Create and use the following text file containing a quote from Bill Cosby to test your program.
I don't know the key to success, but the key to failure is trying to please everybody.
At the end of your program, generate a report that prints the contents of your two arrays in a format similar to the following:
Word Frequency Analysis
Word Frequency
I 1
don't 1
know 1
the 2
key 2
...
I can figure out if a word repeats more than once in the array, but I cannot figure out how to not add/remove that repeated word to/from the array. For instance, the word "to" appears three times, but it should only appear in the output one time (meaning it is in one spot in the array).
My code:
using namespace std;
int main()
{
ifstream file;
file.open("Quote.txt");
if (!file)
{
cout << "Error: Failed to open the file.";
}
else
{
string stringContents;
int stringSize = 0;
// find the number of words in the file
while (file >> stringContents)
{
stringSize++;
}
// close and open the file to start from the beginning of the file
file.close();
file.open("Quote.txt");
// create dynamic string arrays to hold the contents of the file
// these will be used to compare with each other the frequency
// of the words in the file
string *mainContents = new string[stringSize];
string *compareContents = new string[stringSize];
// holds the frequency of each word found in the file
int frequency[stringSize];
// initialize frequency array
for (int i = 0; i < stringSize; i++)
{
frequency[i] = 0;
}
stringContents = "";
cout << "Word\t\tFrequency\n";
for (int i = 0; i < stringSize; i++)
{
// if at the beginning of the iteration
// don't check for the reoccurence of the same string in the array
if (i == 0)
{
file >> stringContents;
// convert the current word to a c-string
// so we can remove any trailing punctuation
int wordLength = stringContents.length() + 1;
char *word = new char[wordLength];
strcpy(word, stringContents.c_str());
// set this to no value so that if the word has punctuation
// needed to remove, we can modify this string
stringContents = "";
// remove punctuation except for apostrophes
for (int j = 0; j < wordLength; j++)
{
if (ispunct(word[j]) && word[j] != '\'')
{
word[j] = '\0';
}
stringContents += word[j];
}
mainContents[i] = stringContents;
compareContents[i] = stringContents;
frequency[i] += 1;
}
else
{
file >> stringContents;
int wordLength = stringContents.length() + 1;
char *word = new char[wordLength];
strcpy(word, stringContents.c_str());
// set this to no value so that if the word has punctuation
// needed to remove, we can modify this string
stringContents = "";
for (int j = 0; j < wordLength; j++)
{
if (ispunct(word[j]) && word[j] != '\'')
{
word[j] = '\0';
}
stringContents += word[j];
}
// stringContents = "dont";
//mainContents[i] = stringContents;
compareContents[i] = stringContents;
// search for reoccurence of the word in the array
// if the array already contains the word
// don't add the word to our main array
// this is where I am having difficulty
for (int j = 0; j < stringSize; j++)
{
if (compareContents[i].compare(compareContents[j]) == 0)
{
frequency[i] += 1;
}
else
{
mainContents[i] = stringContents;
}
}
}
cout << mainContents[i] << "\t\t" << frequency[i];
cout << "\n";
}
}
file.close();
return 0;
}
I apologize if the code is difficult to understand/follow through. Any feedback is appreciated :]

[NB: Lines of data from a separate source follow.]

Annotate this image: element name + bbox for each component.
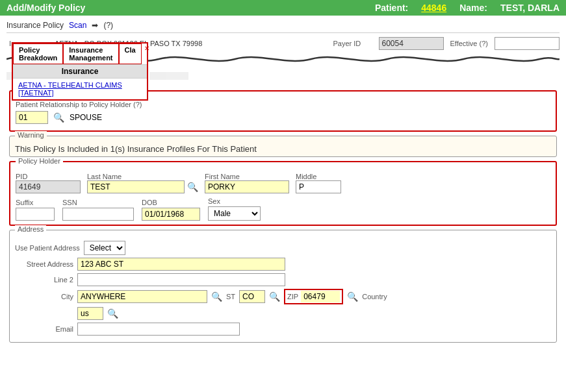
- street-input[interactable]: [77, 258, 285, 271]
- tab-insurance-management[interactable]: Insurance Management: [63, 43, 118, 64]
- warning-legend: Warning: [15, 131, 47, 139]
- popup-header: Insurance: [13, 65, 147, 79]
- suffix-label: Suffix: [16, 199, 55, 206]
- zip-input[interactable]: [301, 291, 340, 302]
- scan-arrow-icon: ➡: [92, 21, 98, 30]
- dob-label: DOB: [142, 199, 200, 206]
- pid-label: PID: [16, 173, 81, 180]
- country-label: Country: [362, 293, 387, 300]
- zip-lookup-icon[interactable]: 🔍: [347, 291, 358, 302]
- relationship-lookup-icon[interactable]: 🔍: [53, 112, 64, 123]
- use-patient-label: Use Patient Address: [15, 244, 80, 252]
- popup-tabs: Policy Breakdown Insurance Management Cl…: [13, 43, 147, 65]
- patient-info: Patient: 44846 Name: TEST, DARLA: [375, 3, 560, 13]
- sex-col: Sex Male Female Unknown: [208, 197, 261, 221]
- email-row: Email: [15, 323, 551, 336]
- ssn-row: Suffix SSN DOB Sex Male Female Unknown: [16, 197, 550, 221]
- city-row: City 🔍 ST 🔍 ZIP 🔍 Country: [15, 289, 551, 304]
- policy-holder-legend: Policy Holder: [16, 157, 63, 165]
- ssn-label: SSN: [62, 199, 134, 206]
- city-label: City: [15, 293, 73, 300]
- ssn-input[interactable]: [62, 208, 134, 221]
- scan-link[interactable]: Scan: [69, 21, 86, 30]
- patient-name: TEST, DARLA: [500, 3, 560, 13]
- header-bar: Add/Modify Policy Patient: 44846 Name: T…: [0, 0, 566, 16]
- patient-id-link[interactable]: 44846: [421, 3, 446, 13]
- relationship-code-input[interactable]: [16, 111, 48, 124]
- zip-box: ZIP: [284, 289, 343, 304]
- insurance-policy-bar: Insurance Policy Scan ➡ (?): [6, 21, 560, 33]
- dob-col: DOB: [142, 199, 200, 221]
- relationship-row: Patient Relationship to Policy Holder (?…: [16, 101, 550, 108]
- last-name-lookup-icon[interactable]: 🔍: [187, 182, 198, 192]
- insurance-popup: Policy Breakdown Insurance Management Cl…: [12, 42, 148, 101]
- line2-row: Line 2: [15, 273, 551, 286]
- st-label: ST: [226, 293, 235, 300]
- last-name-row: 🔍: [87, 180, 198, 193]
- use-patient-row: Use Patient Address Select Yes No: [15, 241, 551, 255]
- country-row: 🔍: [15, 307, 551, 320]
- popup-insurance-item[interactable]: AETNA - TELEHEALTH CLAIMS [TAETNAT]: [13, 79, 147, 99]
- patient-label: Patient:: [375, 3, 408, 13]
- address-legend: Address: [15, 225, 46, 233]
- dob-input[interactable]: [142, 208, 200, 221]
- tab-claims[interactable]: Cla: [119, 43, 142, 64]
- line2-input[interactable]: [77, 273, 285, 286]
- name-label: Name:: [459, 3, 487, 13]
- street-row: Street Address: [15, 258, 551, 271]
- zip-label: ZIP: [287, 293, 298, 300]
- relationship-description: SPOUSE: [70, 113, 102, 122]
- middle-col: Middle: [296, 173, 341, 193]
- popup-close-button[interactable]: ✕: [142, 43, 152, 64]
- email-input[interactable]: [77, 323, 240, 336]
- first-name-input[interactable]: [205, 180, 289, 193]
- first-name-label: First Name: [205, 173, 289, 180]
- effective-label: Effective (?): [450, 40, 489, 47]
- last-name-col: Last Name 🔍: [87, 173, 198, 193]
- effective-date-input[interactable]: [495, 37, 560, 50]
- payer-id-value: 60054: [379, 37, 444, 50]
- middle-label: Middle: [296, 173, 341, 180]
- payer-id-label: Payer ID: [333, 40, 372, 47]
- street-label: Street Address: [15, 260, 73, 268]
- use-patient-select[interactable]: Select Yes No: [84, 241, 125, 255]
- pid-col: PID: [16, 173, 81, 193]
- last-name-input[interactable]: [87, 180, 185, 193]
- city-input[interactable]: [77, 290, 207, 303]
- relationship-value-row: 🔍 SPOUSE: [16, 111, 550, 124]
- policy-holder-section: Policy Holder PID Last Name 🔍 First Name…: [9, 161, 557, 226]
- tab-policy-breakdown[interactable]: Policy Breakdown: [13, 43, 63, 64]
- last-name-label: Last Name: [87, 173, 198, 180]
- line2-label: Line 2: [15, 276, 73, 284]
- help-label: (?): [103, 21, 113, 30]
- ins-policy-label: Insurance Policy: [6, 21, 64, 30]
- sex-select[interactable]: Male Female Unknown: [208, 206, 261, 221]
- warning-text: This Policy Is Included in 1(s) Insuranc…: [15, 143, 551, 154]
- country-input[interactable]: [77, 307, 103, 320]
- city-lookup-icon[interactable]: 🔍: [211, 291, 222, 302]
- country-lookup-icon[interactable]: 🔍: [107, 308, 118, 319]
- warning-section: Warning This Policy Is Included in 1(s) …: [9, 136, 557, 157]
- email-label: Email: [15, 325, 73, 333]
- page-title: Add/Modify Policy: [6, 3, 375, 13]
- suffix-col: Suffix: [16, 199, 55, 221]
- st-input[interactable]: [239, 290, 265, 303]
- relationship-label: Patient Relationship to Policy Holder (?…: [16, 101, 142, 108]
- policy-holder-fields: PID Last Name 🔍 First Name Middle: [16, 173, 550, 193]
- sex-label: Sex: [208, 197, 261, 205]
- first-name-col: First Name: [205, 173, 289, 193]
- ssn-col: SSN: [62, 199, 134, 221]
- address-section: Address Use Patient Address Select Yes N…: [9, 230, 557, 343]
- suffix-input[interactable]: [16, 208, 55, 221]
- st-lookup-icon[interactable]: 🔍: [269, 291, 280, 302]
- middle-input[interactable]: [296, 180, 341, 193]
- pid-input: [16, 180, 81, 193]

If you use stl, the entire problem can be solved easily, with less coding.
#include <iostream>
#include <fstream>
#include <string>
#include <unordered_map>
#include <algorithm>
using namespace std;
int main()
{
ifstream file("Quote.txt");
string aword;
unordered_map<string,int> wordFreq;
if (!file.good()) {
cout << "Error: Failed to open the file.";
return 1;
}
else {
while( file >> aword ) {
aword.erase(remove_if(aword.begin (), aword.end (), ::ispunct), aword.end ()); //Remove Punctuations from string
unordered_map<string,int>::iterator got = wordFreq.find(aword);
if ( got == wordFreq.end() )
wordFreq.insert(std::make_pair<string,int>(aword.c_str(),1)); //insert the unique strings with default freq 1
else
got->second++; //found - increment freq
}
}
file.close();
cout << "\tWord Frequency Analyser\n"<<endl;
cout << " Frequency\t Unique Words"<<endl;
unordered_map<string,int>::iterator it;
for ( it = wordFreq.begin(); it != wordFreq.end(); ++it )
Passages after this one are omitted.